A near-record number of entrants – 71,897 – took the Level I, II, and III exams leading to the qualification, which is often a prerequisite for financial professionals in investment management, investment banking and financial analysis of stocks, bond and derivatives.

Europe led the way with a 47% pass rate of its 11,732 candidates, even though it had less than half the number of candidates of the US, where 23,221 participants achieved a 44% success rate. But just 28% of the 3,477 examinees in Africa and the Middle East passed the test.

Overall, the results were below the average pass rates since the CFA’s inception in 1963. The Level I and Level II global pass rates were both 40% (average 46% and 51%, respectively), and 50% passed the final Level III (average 67%).

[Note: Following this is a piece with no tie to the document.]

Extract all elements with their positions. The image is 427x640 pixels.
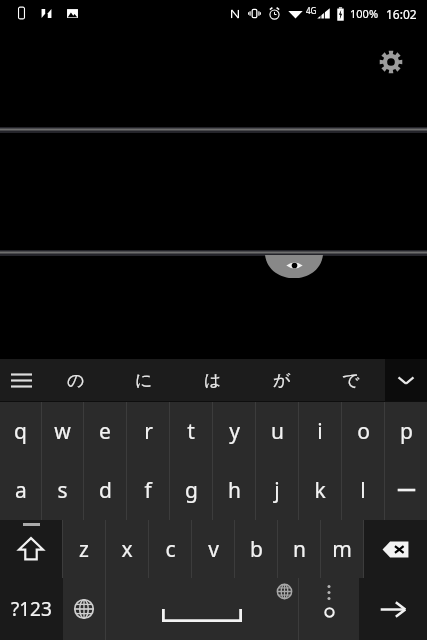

Of all those who passed Level III since 2004, just 12% have opted to specialise in risk management. It is the least popular career path chosen by CFA charterholders – 29% have gone into equity analysis and valuation strategy and 25% have entered portfolio management.

All those who sit for the CFA must have at least four years’ experience in the investment industry, must become a member of the CFA Institute and must sign a commitment to abide by its Code of Ethics and Standards of Professional Conduct.

Jeff Diermeier, CFA president and CEO of CFA Institute, said: “The CFA programme is for the serious investment professional. This is an important fact for investors to remember, especially with the current proliferation of less rigorous credentials.”